Δ (Poor): Many scratches due to impact were observed on the top coat and the intermediate coat, and peeling of the electrodeposition coat was considerably observed.

(* 6) Secondary adhesion in warm water immersion JIS-K-540 after immersion in 40 ° C. water for 20 days
According to No. 08.5.2-1990, a coating pattern is formed on the coating film, an adhesive cellophane tape is adhered to the surface, and the coated surface after the rapid peeling is evaluated.

◎: Good without any abnormality △: Slight edge peeling of goggles ×: A part of goggles got peeled off (* 7) Salt spray resistance Crossing the electrodeposition coating film with a knife to reach the substrate Put a cut scratch and put it in 100 by JIS-Z-2371.
A salt spray test is performed for 0 hours to measure rust from knife scratches and blister width.

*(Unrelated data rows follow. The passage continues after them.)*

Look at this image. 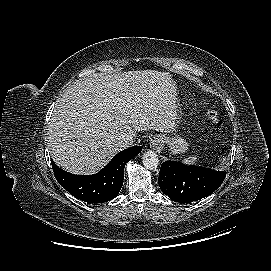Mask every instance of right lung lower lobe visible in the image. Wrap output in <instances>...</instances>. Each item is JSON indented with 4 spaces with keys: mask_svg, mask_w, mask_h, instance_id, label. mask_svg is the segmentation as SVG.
Returning a JSON list of instances; mask_svg holds the SVG:
<instances>
[{
    "mask_svg": "<svg viewBox=\"0 0 271 271\" xmlns=\"http://www.w3.org/2000/svg\"><path fill=\"white\" fill-rule=\"evenodd\" d=\"M140 146L119 152L101 171L93 175H75L59 168L53 161L56 180L74 197L88 203H103L115 198L124 179L125 164L137 156Z\"/></svg>",
    "mask_w": 271,
    "mask_h": 271,
    "instance_id": "1",
    "label": "right lung lower lobe"
}]
</instances>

(* 8) 2-Coat Weather Resistance Amino-alkyd resin type paint Amiratukukuria (manufactured by Kansai Paint Co., Ltd.) was further coated on the electrodeposition coated plate for baking by 35 μm and baked at 140 ° C. for 15 minutes. This coated plate was put on a Sunshine Weatherometer for 20 hours and placed in water at 40 ° C for 2 hours.
After soaking for 0 hour, a cross cut is put on the coated plate and a peeling test is performed with a cellophane adhesive tape. This test was repeated to examine the time when peeling occurred.

[0074]

[Table 2]

 ─────────────────────────────────────────────────── ─── Continuation of the front page (72) Inventor Jiro Nagaoka 4-17-1, Higashihachiman, Hiratsuka City, Kanagawa Kansai Paint Co., Ltd.

Claims (3)

[Claims] 1. A cationic electrodeposition coating composition comprising a pigment-dispersed paste containing an epoxy resin-amine adduct containing a hydrolyzable alkoxysilane group. 2. The content of the epoxy resin-amine adduct containing a hydrolyzable alkoxysilane group is in the range of 1 to 35% by weight based on the total resin solid content in the coating composition. Cationic electrodeposition coating composition. 3. An epoxy resin-amine adduct containing a hydrolyzable alkoxysilane group is added to a pigment and a dispersion resin and dispersed and mixed to prepare a pigment dispersion paste. The pigment dispersion paste is a cationic electrodeposition resin. A method for preparing a cationic electrodeposition coating composition, which comprises mixing with an emulsion.